The Reserve Bank of New Zealand increased the official cash rate (OCR) by 25 basis points and indicated it plans to increase the OCR by a larger scale if required in the coming quarters. The Committee also agreed to commence balance sheet reduction under the Large-Scale Asset Purchase (LSAP). The New Zealand dollar surged on the RBNZ’s hawkish stance.

It is the third time the Reserve Bank increased the cash rate since October last year. RBNZ is ahead of all the other major central banks on the pace of rate hikes, with the benchmark rate leading the global benchmark rates at 1 full percentage.

Qantas (AU: QAN) is expected to release its half-year earnings results on Thursday 24 February.

Qantas has had to juggle ongoing uncertainty about border reopenings, and has been forced to delay the return of direct flights and services. It has cut capacity and is dealing with staffing issues as a direct result of the Covid-19 pandemic. The airline is expected to provide more details when it reports its half year earnings.

Qantas Airways reported a slightly narrower annual net loss of $1.73 billion in August when its international fleet remained grounded because of Australia's closed borders.

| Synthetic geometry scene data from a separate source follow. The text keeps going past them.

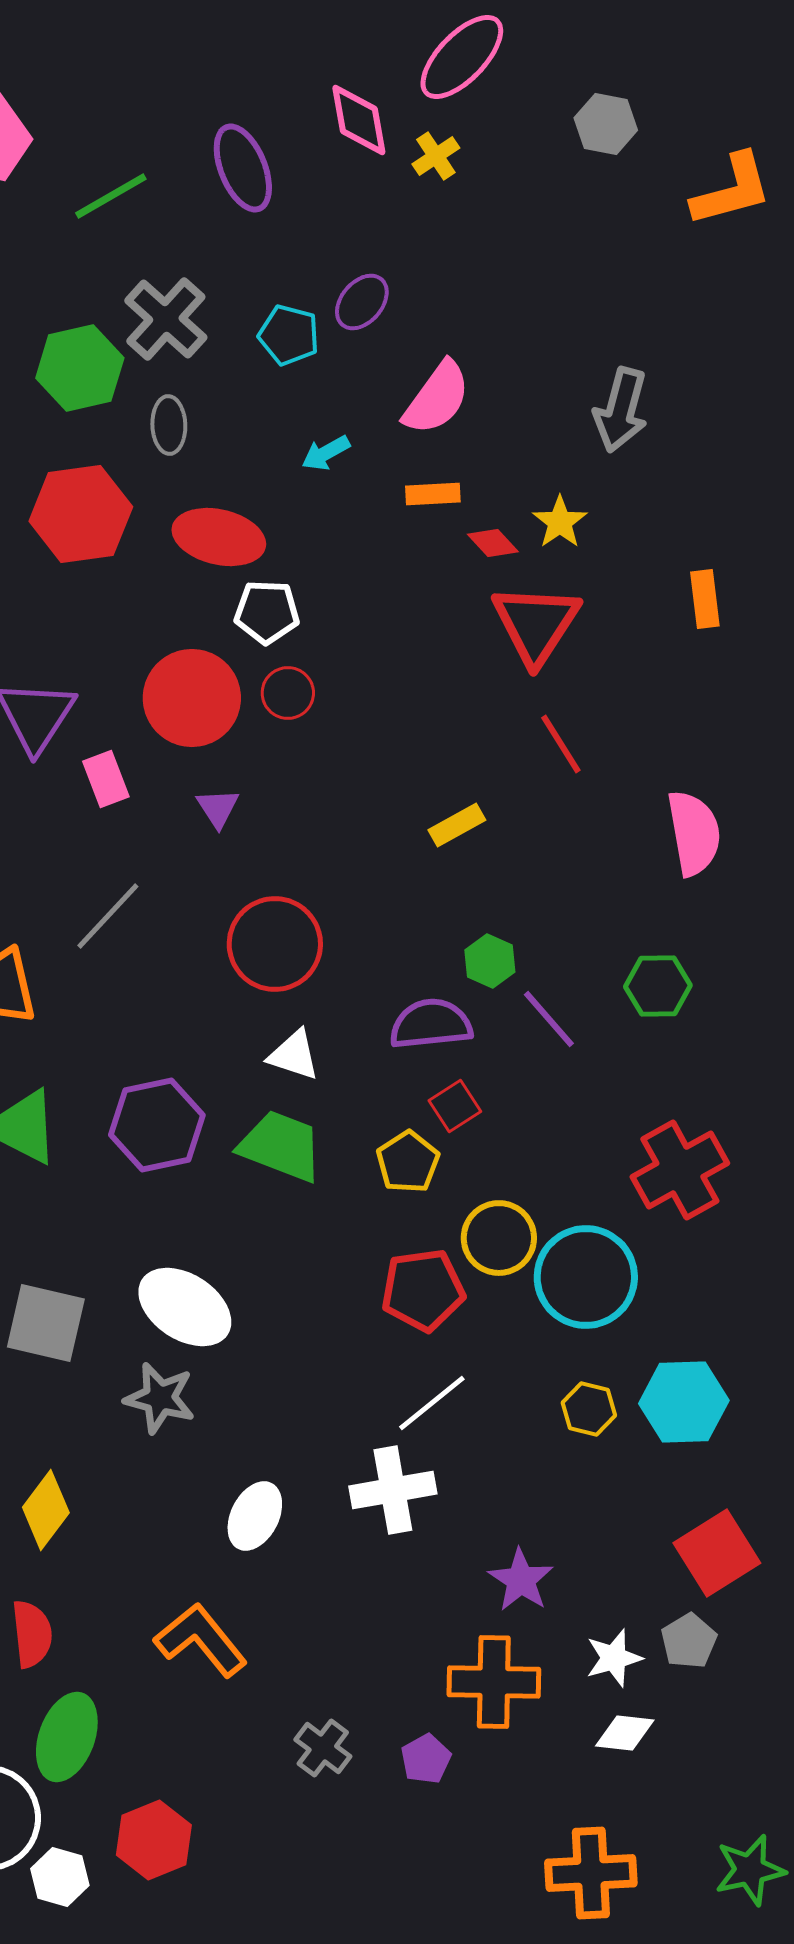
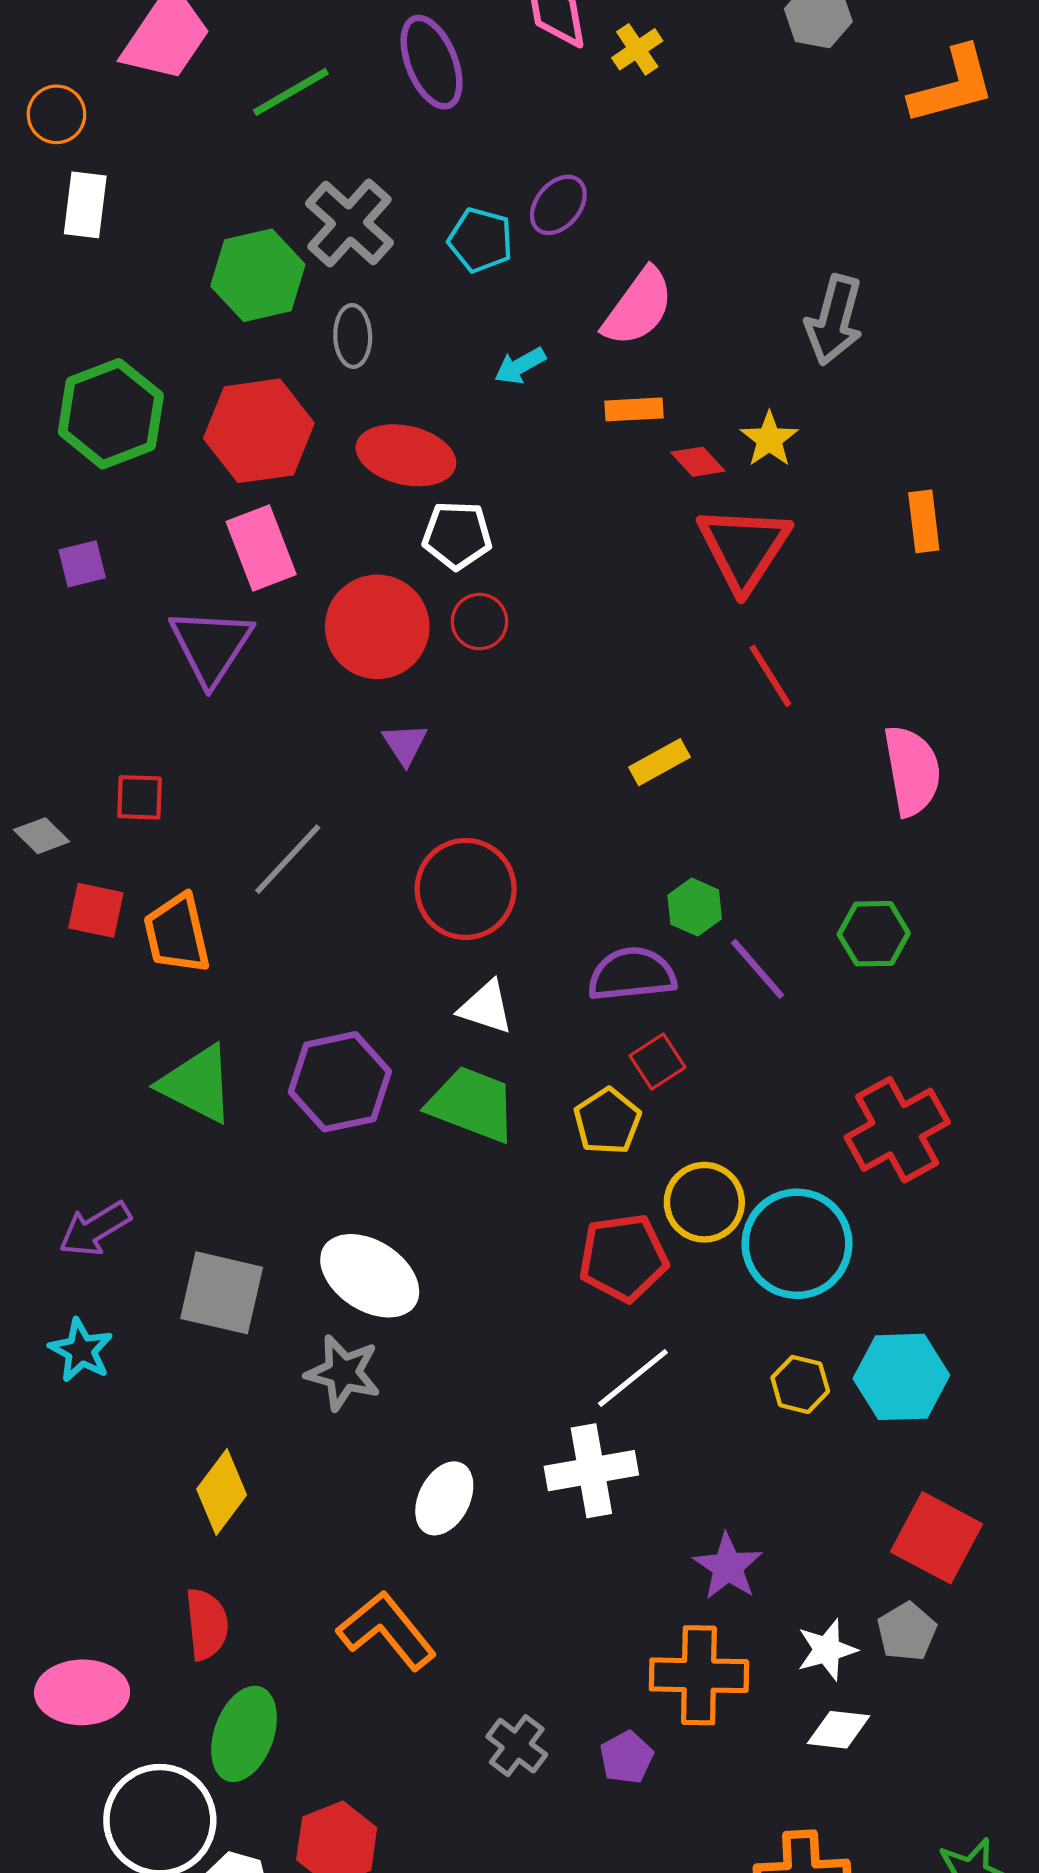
pink rectangle: (106, 779) -> (261, 548), moved, size x1.4
red square: (717, 1553) -> (937, 1538), turned -30

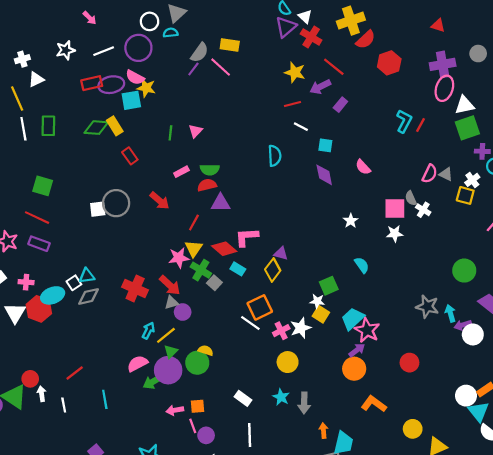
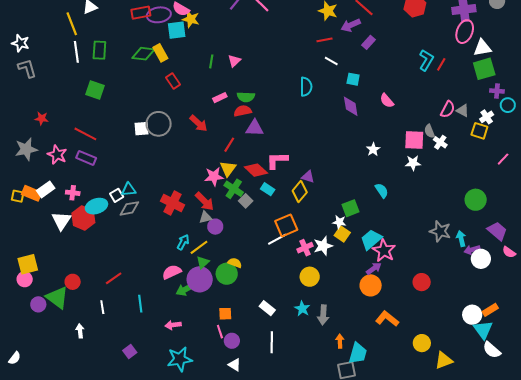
green square: (43, 186) -> (95, 90), moved
white line: (250, 323) -> (277, 239), turned -66
white arrow: (42, 394) -> (80, 331), moved
pink arrow: (175, 410) -> (173, 325), moved

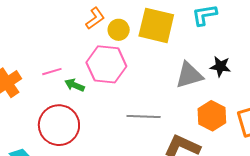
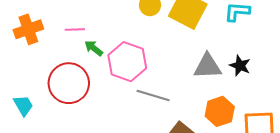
pink hexagon: (106, 64) -> (127, 62), moved

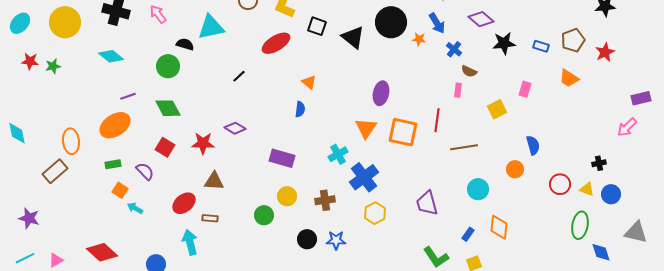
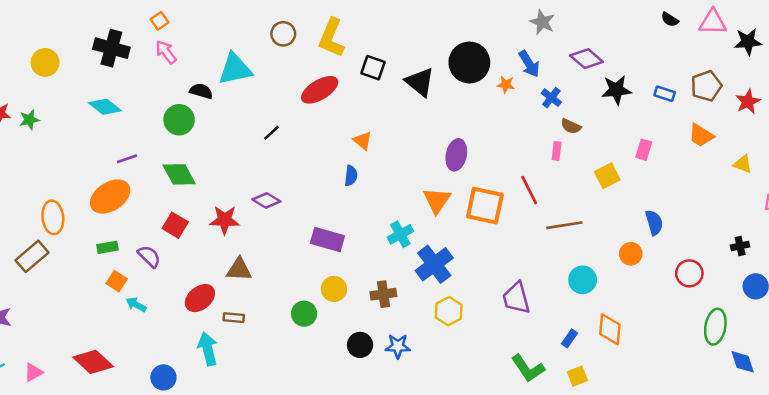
yellow circle: (65, 22) -> (45, 62), size x0.7
red line: (437, 120) -> (529, 190), turned -35
yellow triangle: (587, 189) -> (743, 164), moved

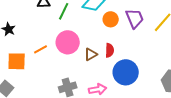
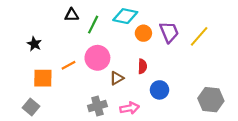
brown triangle: (91, 54) -> (117, 78), moved
blue circle: (126, 72) -> (160, 90), size x0.7

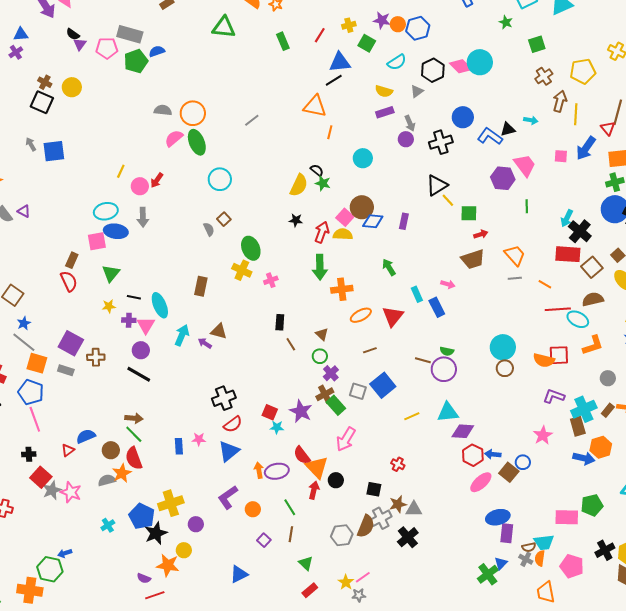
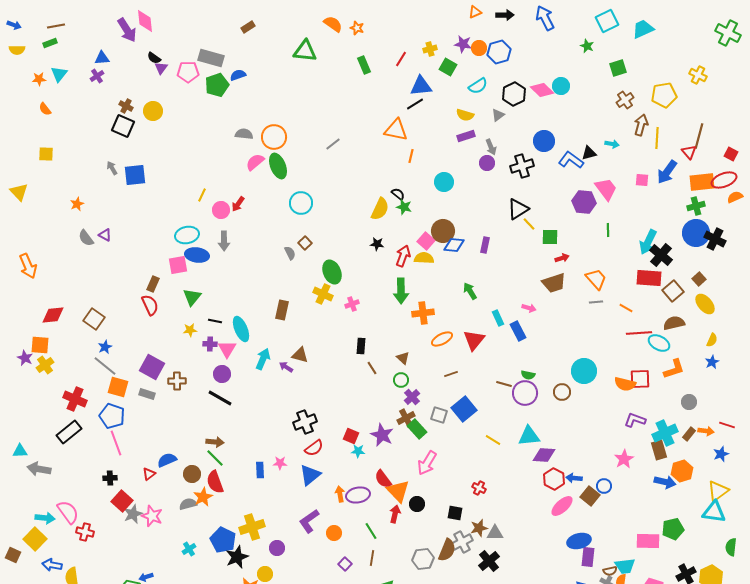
cyan circle: (480, 62) -> (561, 86), size x0.7
cyan arrow: (567, 218) -> (648, 242), size x1.4
brown circle: (505, 368) -> (562, 392), moved
yellow line: (412, 416) -> (493, 440), turned 56

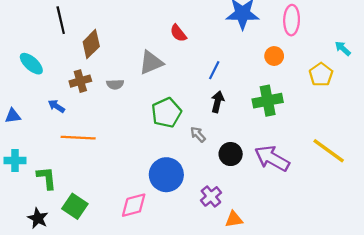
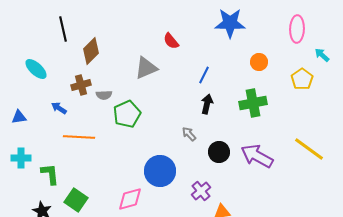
pink ellipse: (292, 20) -> (297, 29), moved
gray semicircle: (115, 84) -> (104, 95), moved
green pentagon: (166, 113) -> (127, 114), moved

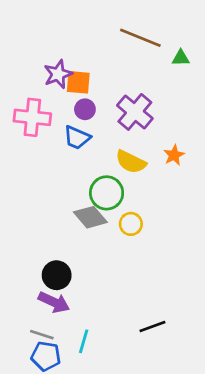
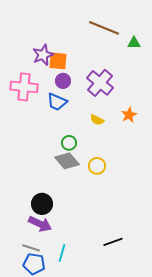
yellow semicircle: (131, 162) -> (97, 120), size x0.6
green circle: (107, 193) -> (69, 143), moved, size x0.6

The statutory loss for the 12 months ended June 30, including impairments and restructuring charges, was smaller than last year's $1.96 billion loss, which was its second-worst ever. Underlying earnings before interest, tax, depreciation and amortisation of $410 million for the full year.

On January 18 data from the Australian Bureau of Statistics showed that overseas arrivals and departures in December were at their highest volumes since March 2020 as a relaxation in Australia's tough border restrictions drives demand. So there is growing hope of a return to business as usual.

On CMC Markets Invest, 11 analysts have a Buy recommendation on Qantas, there are 2 Hold ratings and 1 Sell.

Flight Centre (AU: FLT) will report half-year earnings on Thursday 24 February.

Flight Centre reported an underlying pre-tax loss of $507.1 million in August 2021, in line with forecasts. The $601.7 million statutory loss compared with a loss of $848.6 million in FY20. An easing of restrictions and rising vaccination rates in some of its key markets saw travel demand surge in the fourth quarter. Its leisure and wholesale business in the US returned to profit by the end of FY21, with overall volumes in the US almost 70% of pre-Covid levels at the end of July. In China, France and Germany volumes reached 80% or more. The phasing out of the JobKeeper subsidy provided a $41 million hit to the company’s bottom line, along with a $42 million increase in underlying costs.

With the share price up  20.5% in the past month after a turbulent January, analysts are suggesting that the travel company’s recovery is already priced into the market. On CMC Markets Invest, there is 1 Buy recommendation, 6 Hold and 3 Sell ratings from analysts.

The Aussie dollar is at US72.23c against the US dollar.

Bitcoin is at $US37,916.

Gold is at $US1899.07 an ounce.

Brent crude oil is around $US96.55 a barrel.

WTI crude oil is at $US93.79 a barrel.